Five villages perched precariously on clifftops, sloping down to jagged volcanic rocks and the crashing sea below, and almost cut off from the outside world. It seems a mystery why the area was settled in the first place – although its impregnability to all but the most determined invaders may provide a clue – but it is easy to see why it is so popular with modern day visitors.
A Harmonious Interaction Between People and Landscape
In making this area a World Heritage Site, UNESCO cited the “harmonious interaction between people and landscape”, referring not only to the outstanding natural beauty of the coastline, but also to the way in which the landscape has been harnessed for the benefit of those who live here. As you walk around, you will be astonished by what grows in seemingly inhospitable spaces: fig trees, lemon groves, vineyards and olives, to say nothing of the luscious vegetables coaxed out of stony gardens.
Even in the 19th century, when the only way of arriving here was by boat, the area was frequented by foreign visitors, the poets Byron and Shelley among them. Today the tourists continue to arrive, drawn by the landscape and the car-free villages with their narrow lanes, steep alleyways and staircases linking one street to another.
Activities in the Cinque Terre
For many people, the absence of the motor car is a major attraction of this area, leaving them free to wander around the villages, dipping into every nook and cranny and exploring the food and speciality shops. There are longer walks, too, into the surrounding countryside, or on the coastal path that connects the villages. Particularly popular is the Via dell’Amore, an easy paved path that runs between Riomaggiore and Manarola.

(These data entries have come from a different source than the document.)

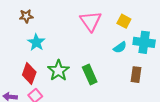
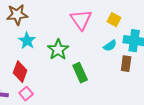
brown star: (26, 16) -> (17, 15), size x1.5
green star: (58, 71) -> (58, 50), moved
brown rectangle: (136, 75) -> (126, 64), moved

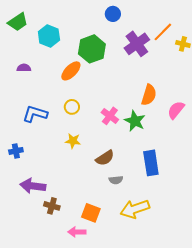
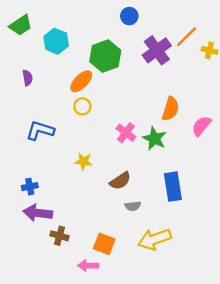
purple semicircle: (24, 68) -> (27, 78), turned 80
yellow circle: (72, 107) -> (82, 106), moved
blue cross: (16, 151) -> (30, 187), moved

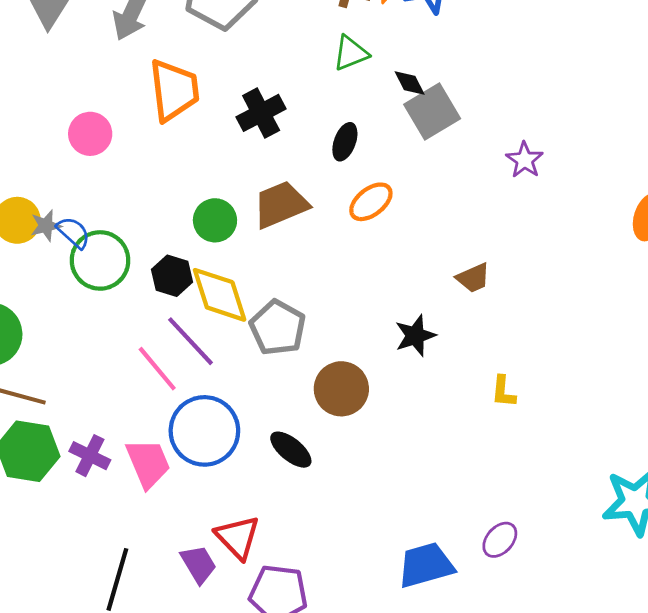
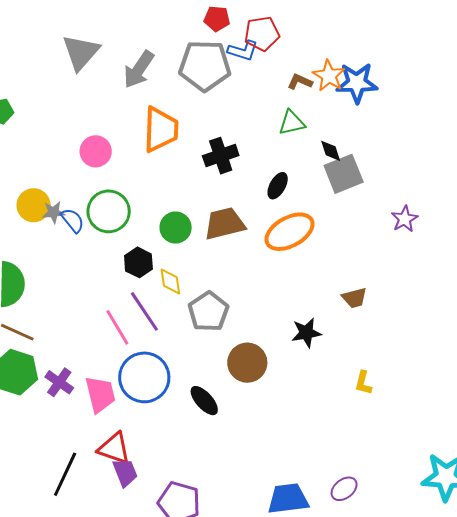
orange ellipse: (371, 202) -> (290, 232), size x1.5
green circle: (100, 260) -> (109, 211), moved
yellow diamond: (220, 295) -> (170, 281), size x0.6
red triangle: (238, 537) -> (114, 448), moved, turned -36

Those who do not wish to walk can hop between the villages by train or boat. There are castles and churches to visit, and a long sloping botanic garden in Riomaggiore. You can find places for sea swimming, or simply sit in one of the numerous cafés and restaurants to enjoy excellent Italian food and wine.
Visiting the Cinque Terre
The Cinque Terre are mostly car-free, although there is limited parking outside the towns. The best way to arrive is by train from Genoa or La Spezia to Monterosso, taking the local train to the other villages. Although you can travel between the villages by train or boat, and some buses are available, you need to be aware that there will be a lot of walking involved, much of it up and down slopes or stairways. If you plan to walk the coastal path, check beforehand as parts may be temporarily closed due to landslides.